You can connect adjacent cleanrooms with each other to create a much larger space. 

You can also reconfigure the cleanroom itself by providing panels in strategic areas to provide additional controls in terms of air. 

The entire facility is backed up via emergency power that's onsite. 

In order to maintain compliance to the various regulations, whether it be the US or the European regulations, the facility is designed to ensure unidirectional flow of personnel, material, and waste. 

So now I have taken off my primary gowning materials and I've entered the exit corridor. 

This exit corridor provides a way for personnel to get back into the locker rooms for a complete de-gowning, and then there's a separate exit for the waste that comes out of each cleanroom.

That waste gets accumulated in a satellite storage area prior to collection at a certain cadence. 

Now, some of the additional features of the cleanrooms include interlocking of the doors that lead into each cleanroom or exit from each cleanroom. 

This is to ensure that there is minimal risk of cross-contamination because of air mixing from a less clean to a more clean area. 

Now, in addition to these security features, we also have safety features. 

So in case of a spill that a spill gets in each cleanroom to make sure that the personnel have ready access to tools to clean up the spill. 

In addition, there are safety showers in the exit corridor in case of an event of a spill where personnel need to wash themselves. 

And now we're headed back to the locker room where we'll complete the de-gowning process. 

And now we have entered the GMP warehouse where a majority of the material storage happens. 
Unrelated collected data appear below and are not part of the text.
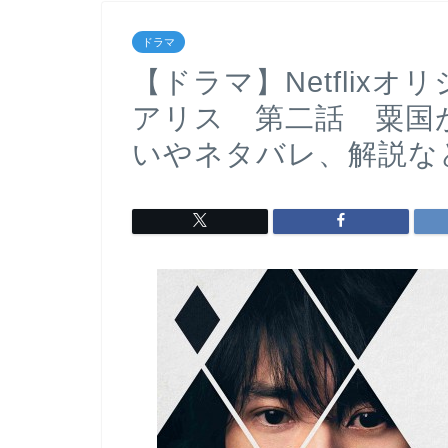
ドラマ
【ドラマ】Netflix
アリス 第二話 粟国
いやネタバレ、解説な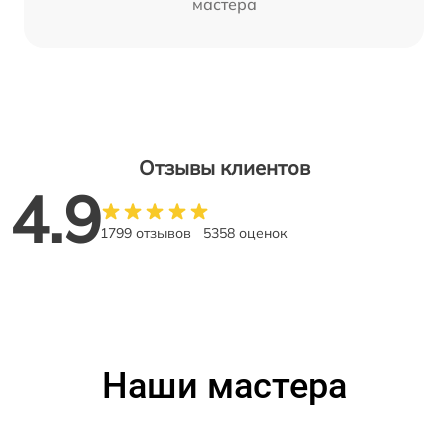
мастера
Отзывы клиентов
4.9
1799 отзывов
5358 оценок
Наши мастера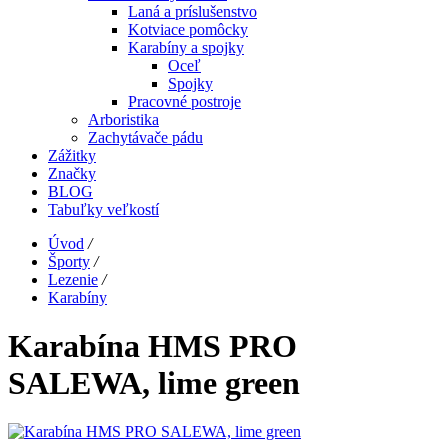
Laná a príslušenstvo
Kotviace pomôcky
Karabíny a spojky
Oceľ
Spojky
Pracovné postroje
Arboristika
Zachytávače pádu
Zážitky
Značky
BLOG
Tabuľky veľkostí
Úvod
/
Športy
/
Lezenie
/
Karabíny
Karabína HMS PRO
SALEWA, lime green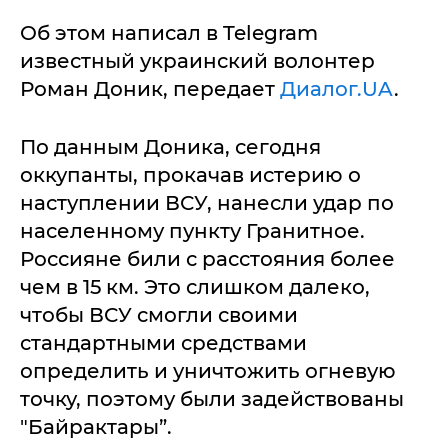
Об этом написал в Telegram
известный украинский волонтер
Роман Доник, передает
Диалог.UA
.
По данным Доника, сегодня
оккупанты, прокачав истерию о
наступлении ВСУ, нанесли удар по
населенному пункту Гранитное.
Россияне били с расстояния более
чем в 15 км. Это слишком далеко,
чтобы ВСУ смогли своими
стандартными средствами
определить и уничтожить огневую
точку, поэтому были задействованы
"Байрактары”.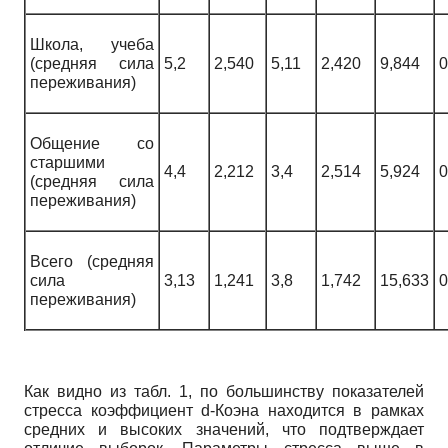
Школа, учеба
(средняя сила
5,2
2,540
5,11
2,420
9,844
0
переживания)
Общение со
старшими
4,4
2,212
3,4
2,514
5,924
0
(средняя сила
переживания)
Всего (средняя
сила
3,13
1,241
3,8
1,742
15,633
0
переживания)
Как видно из табл. 1, по большинству показателей
стресса коэффициент d-Коэна находится в рамках
средних и высоких значений, что подтверждает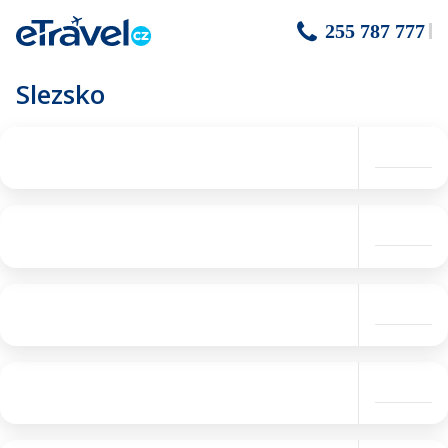
255 787 777
Slezsko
So the temperature ranges that we can support in this warehouse include ambient 2 to 8, -20, -80, and cryogenic or liquid nitrogen storage. 
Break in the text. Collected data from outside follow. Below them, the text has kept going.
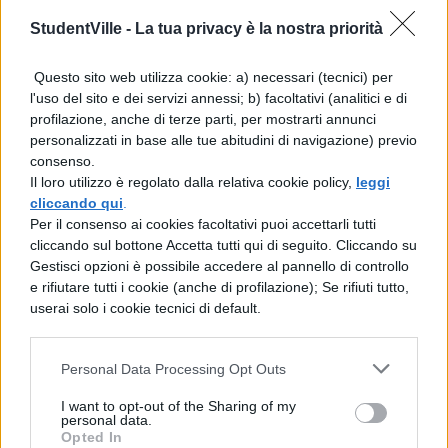
discorde col segno della disequazione,
StudentVille -
La tua privacy è la nostra priorità
prenderemo gli intervalli interni, quindi
Questo sito web utilizza cookie: a) necessari (tecnici) per
soluzione della disequazione sarà:
l'uso del sito e dei servizi annessi; b) facoltativi (analitici e di
$(-1-sqrt(61))/2<x<(-1+sqrt(61))/2$.
profilazione, anche di terze parti, per mostrarti annunci
personalizzati in base alle tue abitudini di navigazione) previo
Quindi $S={(-1-
consenso.
Il loro utilizzo è regolato dalla relativa cookie policy,
leggi
sqrt(61))/2<x<(-1+sqrt(61))/2}$.
cliccando qui
.
Per il consenso ai cookies facoltativi puoi accettarli tutti
cliccando sul bottone Accetta tutti qui di seguito. Cliccando su
Gestisci opzioni è possibile accedere al pannello di controllo
e rifiutare tutti i cookie (anche di profilazione); Se rifiuti tutto,
userai solo i cookie tecnici di default.
Personal Data Processing Opt Outs
TI POTREBBE INTERESSARE
I want to opt-out of the Sharing of my
personal data.
MATEMATICA
Opted In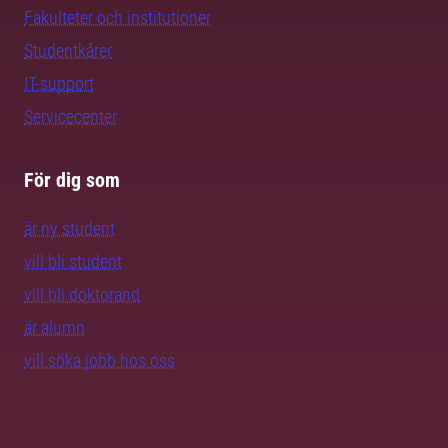
Fakulteter och institutioner
Studentkårer
IT-support
Servicecenter
För dig som
är ny student
vill bli student
vill bli doktorand
är alumn
vill söka jobb hos oss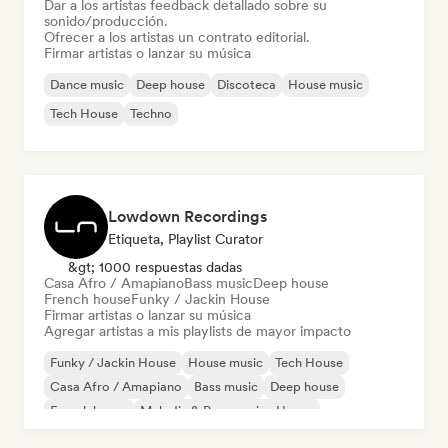
Dar a los artistas feedback detallado sobre su
sonido/producción.
Ofrecer a los artistas un contrato editorial.
Firmar artistas o lanzar su música
Dance music
Deep house
Discoteca
House music
Tech House
Techno
Lowdown Recordings
Etiqueta, Playlist Curator
&gt; 1000 respuestas dadas
Casa Afro / Amapiano
Bass music
Deep house
French house
Funky / Jackin House
Firmar artistas o lanzar su música
Agregar artistas a mis playlists de mayor impacto
Funky / Jackin House
House music
Tech House
Casa Afro / Amapiano
Bass music
Deep house
French house
Melodic & Progressive House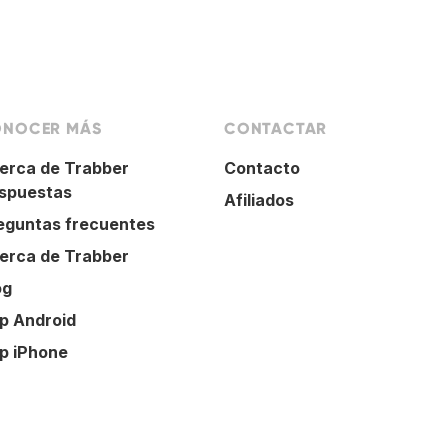
NOCER MÁS
CONTACTAR
erca de Trabber
Contacto
spuestas
Afiliados
eguntas frecuentes
erca de Trabber
og
p Android
p iPhone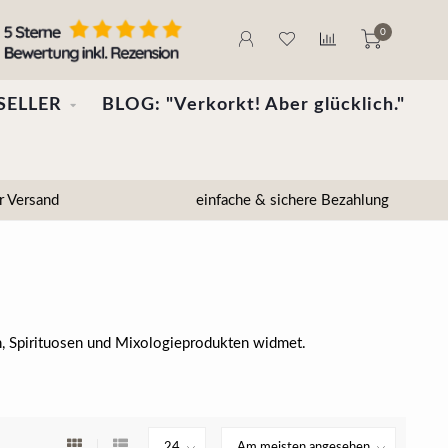
0
SELLER
BLOG: "Verkorkt! Aber glücklich."
r Versand
einfache & sichere Bezahlung
en, Spirituosen und Mixologieprodukten widmet.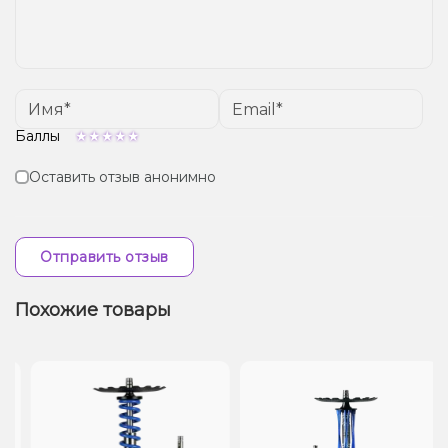
Баллы
Оставить отзыв анонимно
Отправить отзыв
Похожие товары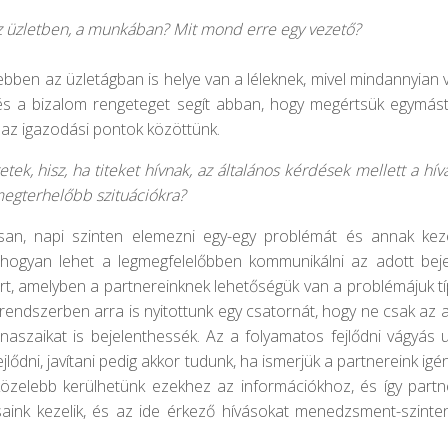
az üzletben, a munkában? Mit mond erre egy vezető?
bben az üzletágban is helye van a léleknek, mivel mindannyian
 és a bizalom rengeteget segít abban, hogy megértsük egymást,
 az igazodási pontok közöttünk.
ek, hisz, ha titeket hívnak, az általános kérdések mellett a hí
g megterhelőbb szituációkra?
san, napi szinten elemezni egy-egy problémát és annak kezel
, hogyan lehet a legmegfelelőbben kommunikálni az adott bejel
rt, amelyben a partnereinknek lehetőségük van a problémájuk típ
endszerben arra is nyitottunk egy csatornát, hogy ne csak az a
anaszaikat is bejelenthessék. Az a folyamatos fejlődni vágyá
 fejlődni, javítani pedig akkor tudunk, ha ismerjük a partnereink i
közelebb kerülhetünk ezekhez az információkhoz, és így partn
rsaink kezelik, és az ide érkező hívásokat menedzsment-szin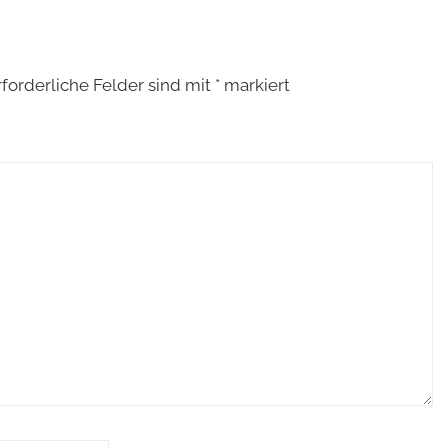
rforderliche Felder sind mit
*
markiert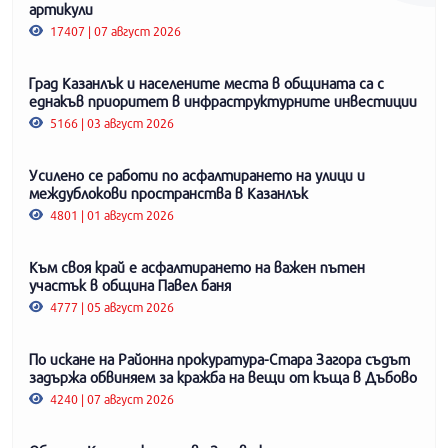
артикули
17407 | 07 август 2026
Град Казанлък и населените места в общината са с
еднакъв приоритет в инфраструктурните инвестиции
5166 | 03 август 2026
Усилено се работи по асфалтирането на улици и
междублокови пространства в Казанлък
4801 | 01 август 2026
Към своя край е асфалтирането на важен пътен
участък в община Павел баня
4777 | 05 август 2026
По искане на Районна прокуратура-Стара Загора съдът
задържа обвиняем за кражба на вещи от къща в Дъбово
4240 | 07 август 2026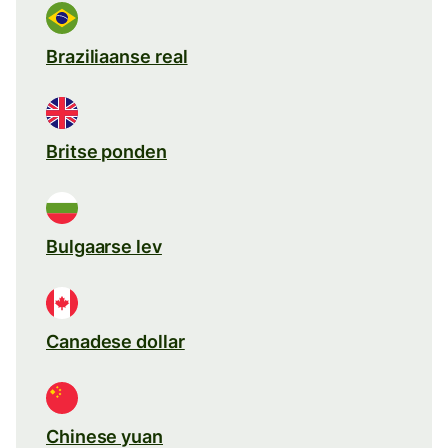
Braziliaanse real
Britse ponden
Bulgaarse lev
Canadese dollar
Chinese yuan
And in this area we will see standalone refrigerators and freezers. 

We are able to store materials in conditions such as 2 to 8 degrees, -20, and -80 in these standalone units. 

In addition to these standalone units, we also have walk-in units for -20 and 2 degrees centigrade storage. 

And over here we have the Azzur seating area for our internal staff. 

This includes the quality personnel, the client operational personnel, and the facility personnel that take care of the various aspects of GMP compliance, but also client satisfaction while they're in our facilities. 

We provide other services and amenities such as a gym onsite, a large break room, collaboration areas such as conference rooms and the lobby itself.